If interested in damage survey work as a scientific or community service, and to learn, one may volunteer with local emergency management officials and the nearest NWS Warning Coordination Meteorologist (WCM) to assist on an as-needed basis. It helps to learn about the F scale, how it is applied and how it can fail or be misused (Doswell and Burgess 1988), and to gain experience alongside seasoned damage analysis experts. The NWS doesn't have budget money to send surveyors out on most events -- not even most tornadoes; and they may find contributed damage information very helpful in rating a storm. Again, the WCM can direct one to resources on damage rating and analysis, which should be in the library collections of every NWS office.
Want to learn more? There are some good online resources as well, including a short damage survey volunteer guide by Sam Barricklow. For a thorough overview of lessons learned from damage assessment, see Marshall 1993. Doswell and Brooks 2001 have recently posted a formal article on tornado preparedness from the perspective of shelters and protection, using 3 May 1999 as a basis. In February 1998, Greg Harmon (NWS FSD) and I gave a seminar and exercise at a Lubbock severe storms conference, using the Spencer SD (30 May 98) tornado event to learn about rating specific kinds of damage. Meteorologist and engineer Tim Marshall has an online case study of atypical tornado damage patterns which provides valuable insight into some of the important subtleties involved. For learning about damage of a larger spatial scope, check out his Hurricane Andrew damage survey results as well. Texas Tech University's wind engineering center has a listing of their damage surveys online. Erik Rasmussen and Casey Crosbie wrote an informal article on tornado damage assessment in V.O.R.T.EX.. On a more personal level, WCM Ernest Goestch of the Lincoln IL NWS office has posted a well-written essay on the meaning of surveying storm damage.

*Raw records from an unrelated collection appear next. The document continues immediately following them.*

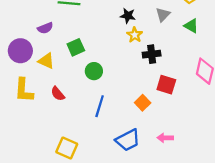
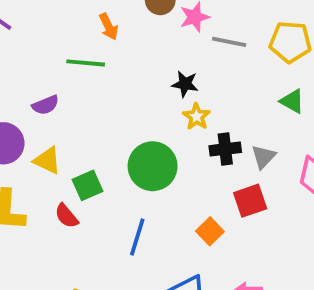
gray triangle: (163, 15) -> (264, 157), moved
green square: (76, 47) -> (88, 185), moved
green circle: (94, 71) -> (153, 166), moved, size x1.6
red square: (166, 85) -> (250, 201), turned -36

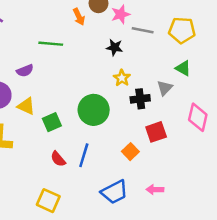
orange arrow: (109, 27) -> (79, 17), moved
black star: (185, 84) -> (114, 47), moved
gray triangle: (264, 157) -> (165, 88), moved
red semicircle: (66, 216) -> (58, 159), moved

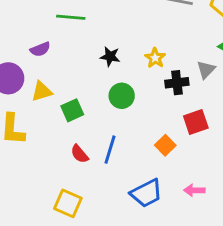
black star: (114, 47) -> (110, 57), moved
yellow triangle: (26, 106) -> (42, 91), turned -42
green circle: (94, 110) -> (122, 96), size x0.7

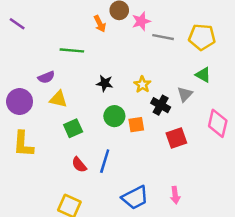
black cross: (177, 83) -> (161, 105), turned 36
yellow triangle: (42, 91) -> (58, 99), moved, turned 30
orange square: (165, 145) -> (136, 125), moved, turned 35
pink arrow: (194, 190) -> (175, 195), turned -98

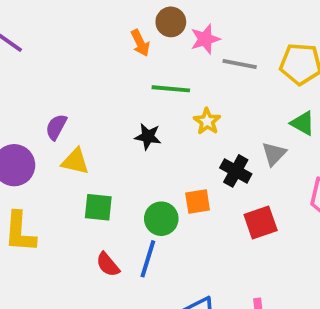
green line: (72, 50) -> (171, 89), moved
purple semicircle: (46, 77) -> (56, 127), turned 140
yellow star: (142, 84) -> (207, 121), moved
green circle: (114, 116) -> (161, 219), moved
green square: (73, 128) -> (98, 207), turned 30

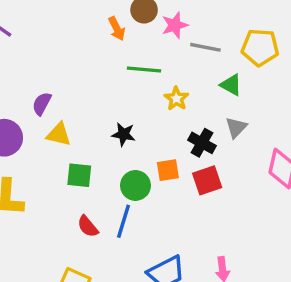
green triangle: (303, 123) -> (231, 85), moved
black star: (148, 137) -> (124, 134), moved
red square: (261, 223) -> (207, 180), moved

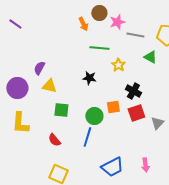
gray triangle: (236, 127) -> (157, 123), moved
black star: (124, 134) -> (89, 78), moved
red semicircle: (88, 226) -> (54, 140), moved

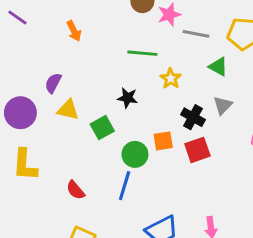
orange arrow: (83, 24) -> (74, 31), moved
green square: (61, 110) -> (102, 128), moved, turned -35
gray triangle: (157, 123) -> (223, 105), moved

In conclusion, there is a valuable place for analytic but compassionate damage assessment in the fields of meteorology, emergency management, risk reduction, and engineering. For many mambers of the for-profit media, the place to be is back in a freshman journalistic ethics class. There is also a place for common gawkers -- on the couch at home, enraptured as usual by the latest rerun of Jerry Springer.
"Get the widow on the set. We love dirty laundry. Kick 'em when they're up, kick 'em when they're down."
-- Don Henley
Doswell, C.A. III, and H.E. Brooks, 2001: Lessons learned from the damage produced by the tornadoes of 3 May 1999. Wea. Forecasting, in review.
_____, and D.W. Burgess, 1988: On some issues of United States tornado climatology. Mon. Wea. Rev., 116, 495-501.
Marshall, T.P., 1993: Lessons learned from analyzing tornado damage. The Tornado: Its Structure, Dynamics, Prediction and Hazards, Geophys. Monogr. 79, C. Church, Ed., Amer. Geophys. Union, 495-499.